Primary Category: Literature / Nonfiction

Genre: Biography

Summary:

In four lengthy chapters, the biographies of Haydn, Mozart, Beethoven, and Schubert are carefully presented. Special attention is given to health, both physical and psychological, throughout life and at its end. Autopsy information is included. In particular, the author emphasizes the impact of illness on the composers' relationships with family members and doctors, and on their musical composition.

Evidence is derived from a wealth of primary sources, often with long citations from letters, poetry, musical scores, prescriptions, diaries, the remarkable "chat books" of Beethoven.
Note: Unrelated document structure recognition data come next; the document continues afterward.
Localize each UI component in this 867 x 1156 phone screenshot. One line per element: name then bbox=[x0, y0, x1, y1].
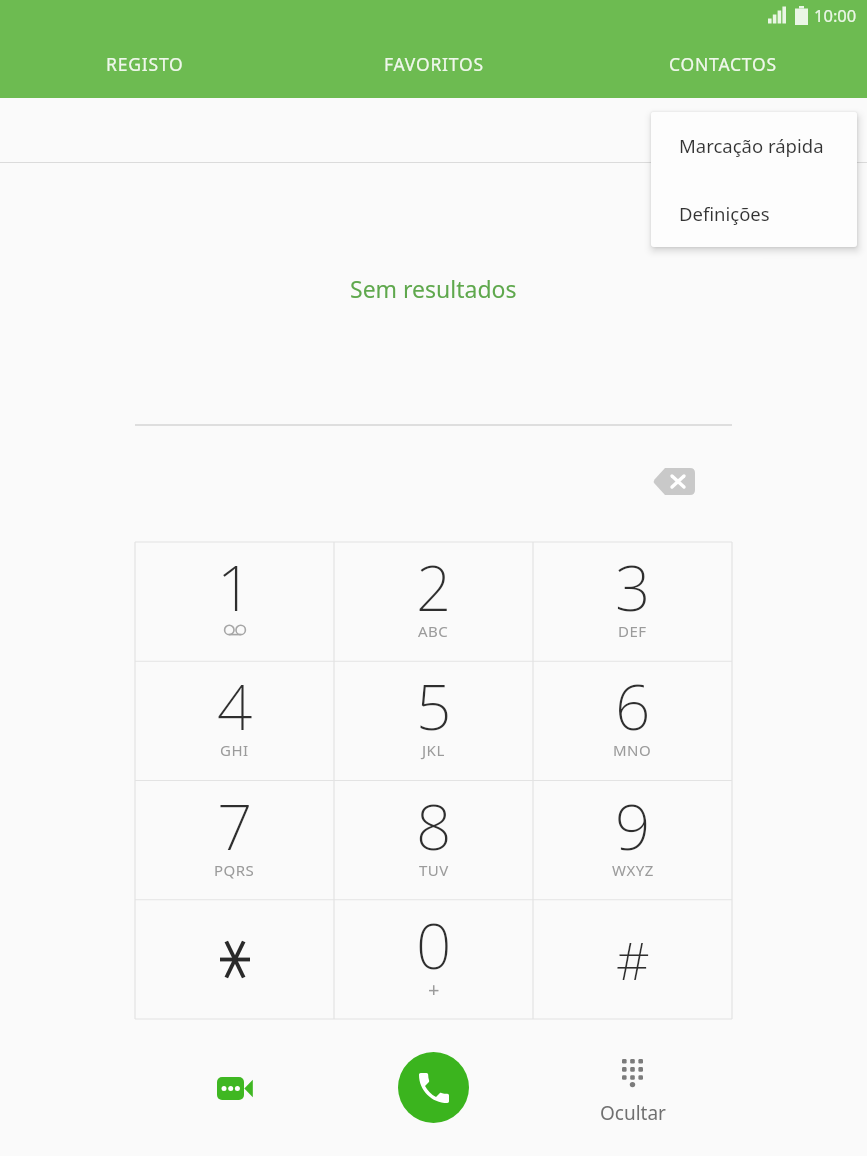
staticText: 1 bbox=[217, 545, 253, 629]
button[interactable]: 4 bbox=[135, 661, 334, 780]
button[interactable]: 8 bbox=[334, 781, 533, 900]
staticText: 0 bbox=[416, 903, 452, 987]
button[interactable] bbox=[398, 1052, 469, 1123]
button[interactable]: 6 bbox=[533, 661, 732, 780]
button[interactable]: Definições bbox=[651, 179, 857, 247]
staticText: 6 bbox=[615, 664, 651, 748]
staticText: 5 bbox=[416, 664, 452, 748]
staticText: MNO bbox=[613, 740, 652, 760]
staticText: CONTACTOS bbox=[669, 52, 777, 76]
staticText: ABC bbox=[418, 621, 449, 641]
staticText: DEF bbox=[618, 621, 647, 641]
staticText: Sem resultados bbox=[350, 273, 517, 304]
staticText: GHI bbox=[220, 740, 249, 760]
staticText: 10:00 bbox=[814, 4, 857, 26]
staticText: 4 bbox=[217, 664, 253, 748]
staticText: 9 bbox=[615, 784, 651, 868]
button[interactable] bbox=[205, 1058, 265, 1118]
staticText: 7 bbox=[217, 784, 253, 868]
button[interactable]: FAVORITOS bbox=[289, 30, 578, 98]
button[interactable]: 7 bbox=[135, 781, 334, 900]
staticText: REGISTO bbox=[106, 52, 184, 76]
button[interactable]: CONTACTOS bbox=[578, 30, 867, 98]
button[interactable]: REGISTO bbox=[0, 30, 289, 98]
button[interactable] bbox=[135, 900, 334, 1019]
button[interactable]: 2 bbox=[334, 542, 533, 661]
button[interactable] bbox=[648, 463, 700, 500]
button[interactable]: Marcação rápida bbox=[651, 112, 857, 179]
staticText: TUV bbox=[419, 860, 449, 880]
staticText: 2 bbox=[416, 545, 452, 629]
staticText: Ocultar bbox=[600, 1100, 666, 1126]
staticText: Marcação rápida bbox=[679, 133, 824, 158]
button[interactable]: 3 bbox=[533, 542, 732, 661]
staticText: PQRS bbox=[214, 860, 255, 880]
button[interactable]: Ocultar bbox=[595, 1052, 670, 1127]
button[interactable]: # bbox=[533, 900, 732, 1019]
staticText: FAVORITOS bbox=[384, 52, 484, 76]
staticText: JKL bbox=[422, 740, 445, 760]
button[interactable]: 1 bbox=[135, 542, 334, 661]
staticText: + bbox=[428, 976, 440, 1003]
button[interactable]: 0 bbox=[334, 900, 533, 1019]
button[interactable]: 5 bbox=[334, 661, 533, 780]
staticText: 3 bbox=[615, 545, 651, 629]
staticText: # bbox=[616, 924, 650, 995]
button[interactable]: 9 bbox=[533, 781, 732, 900]
staticText: 8 bbox=[416, 784, 452, 868]
staticText: Definições bbox=[679, 201, 770, 226]
staticText: WXYZ bbox=[612, 860, 654, 880]
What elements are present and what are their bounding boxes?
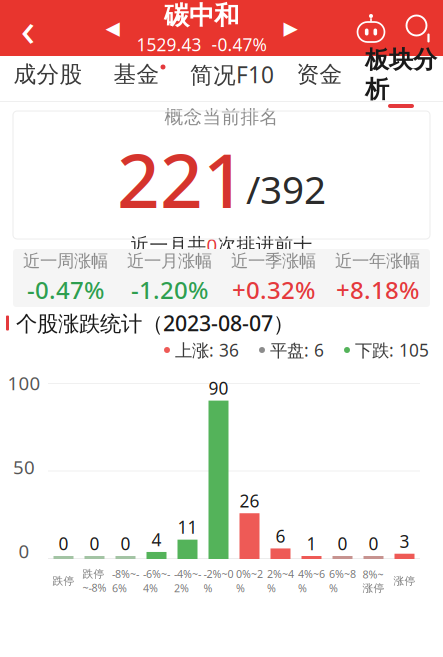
button[interactable]: Search [395, 0, 443, 56]
staticText: 0 [58, 532, 68, 555]
staticText: 6%~8% [329, 567, 356, 595]
staticText: 跌停~-8% [82, 567, 106, 595]
button[interactable]: Previous sector [98, 0, 128, 56]
staticText: 平盘: 6 [270, 338, 324, 362]
staticText: 0%~2% [236, 567, 263, 595]
staticText: 近一月涨幅 [127, 250, 212, 272]
button[interactable]: Back [0, 0, 56, 56]
staticText: 次排进前十 [218, 234, 312, 256]
staticText: 碳中和 [164, 0, 239, 31]
staticText: 近一年涨幅 [335, 250, 420, 272]
staticText: 资金 [296, 61, 342, 88]
staticText: 上涨: 36 [175, 338, 239, 362]
staticText: 4 [152, 528, 162, 551]
staticText: ◀ [106, 17, 120, 39]
staticText: 90 [208, 377, 228, 400]
staticText: 221 [117, 130, 246, 229]
staticText: 3 [400, 530, 410, 553]
staticText: 基金 [114, 61, 160, 88]
staticText: +0.32% [232, 274, 315, 306]
staticText: 0 [368, 532, 378, 555]
staticText: 50 [13, 455, 35, 479]
staticText: 板块分析 [365, 45, 437, 104]
button[interactable]: 基金 [96, 56, 184, 101]
staticText: -8%~-6% [112, 567, 139, 595]
staticText: 1 [306, 532, 316, 555]
button[interactable]: AI assistant [347, 0, 395, 56]
button[interactable]: 资金 [280, 56, 359, 101]
staticText: 0 [206, 233, 218, 257]
staticText: 成分股 [14, 61, 82, 88]
button[interactable]: Next sector [276, 0, 306, 56]
staticText: 简况F10 [190, 59, 274, 90]
staticText: -2%~0% [204, 567, 234, 595]
staticText: 概念当前排名 [164, 106, 278, 128]
staticText: 4%~6% [298, 567, 325, 595]
staticText: 涨停 [394, 574, 416, 588]
staticText: -0.47% [27, 274, 104, 306]
staticText: /392 [246, 163, 326, 215]
staticText: 6 [276, 524, 286, 547]
staticText: 近一周涨幅 [23, 250, 108, 272]
staticText: -1.20% [131, 274, 208, 306]
button[interactable]: 成分股 [0, 56, 96, 101]
staticText: 100 [8, 371, 40, 395]
staticText: 近一季涨幅 [231, 250, 316, 272]
staticText: 26 [240, 489, 260, 512]
staticText: 0 [90, 532, 100, 555]
button[interactable]: 简况F10 [184, 56, 280, 101]
staticText: 0 [338, 532, 348, 555]
staticText: 8%~涨停 [362, 567, 384, 595]
staticText: 跌停 [52, 574, 74, 588]
staticText: 11 [178, 516, 198, 539]
staticText: -4%~-2% [174, 567, 201, 595]
staticText: 个股涨跌统计（2023-08-07） [16, 309, 294, 337]
staticText: 0 [120, 532, 130, 555]
staticText: 下跌: 105 [355, 338, 429, 362]
staticText: 1529.43 -0.47% [136, 33, 266, 56]
staticText: 2%~4% [267, 567, 294, 595]
staticText: ▶ [284, 17, 298, 39]
staticText: ‹ [20, 0, 36, 60]
staticText: 近一月共 [130, 234, 206, 256]
staticText: -6%~-4% [143, 567, 170, 595]
staticText: 0 [18, 539, 30, 563]
staticText: +8.18% [336, 274, 419, 306]
button[interactable]: 板块分析 [359, 56, 443, 101]
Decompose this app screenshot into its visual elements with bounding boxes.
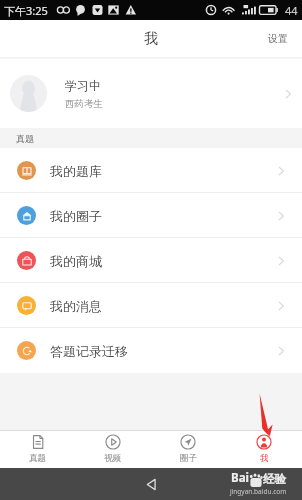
button[interactable]: 我的消息 [0,283,302,328]
staticText: 真题 [16,133,34,144]
staticText: 设置 [268,32,288,45]
staticText: 经验 [263,472,286,486]
staticText: 44 [285,3,298,18]
button[interactable]: 我 [226,430,302,468]
staticText: 我的题库 [50,163,102,179]
button[interactable]: 视频 [75,430,150,468]
staticText: jingyan.baidu.com [230,487,287,496]
staticText: 真题 [29,453,46,464]
staticText: 答题记录迁移 [50,343,128,359]
staticText: 下午3:25 [4,3,48,18]
staticText: 我的圈子 [50,208,102,224]
staticText: 我 [260,453,269,464]
staticText: 我的消息 [50,298,102,314]
staticText: 西药考生 [65,98,103,110]
staticText: 我的商城 [50,253,102,269]
button[interactable]: 我的圈子 [0,193,302,238]
button[interactable]: 真题 [0,430,75,468]
button[interactable]: 设置 [254,20,302,57]
button[interactable]: 我的商城 [0,238,302,283]
button[interactable]: 我的题库 [0,148,302,193]
button[interactable]: 圈子 [150,430,226,468]
staticText: 视频 [104,453,121,464]
staticText: 圈子 [180,453,197,464]
staticText: 学习中 [65,78,101,93]
button[interactable]: 答题记录迁移 [0,328,302,373]
staticText: 我 [144,30,158,48]
staticText: Bai [231,470,249,486]
button[interactable]: 学习中 [0,59,302,128]
other: Back [144,477,159,492]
Neumayr also takes on the host of other medical biographers who have preceded him in trying to retrospectively 'diagnose' these immortal dead.

Late eighteenth- and early nineteenth-century Vienna emerges as a remarkable city of musical innovation and clinical medicine. The composers' encounters with each other link these biographies. Similarly, many patrons, be they aristocrats or physicians, appear in more than one chapter, such as the Esterhazy family and Dr Anton Mesmer.

The disease concepts of the era, prevalent infections, and preferred therapies are treated with respect. Rigid public health rules in Vienna concerning burial practices meant that ceremonies could not take place in cemeteries and may explain why some unusual information is available and why other seemingly simple facts are lost.

Biographical information about the treating physicians is also given, together with a bibliography of secondary sources, and an index of specific works of music cited.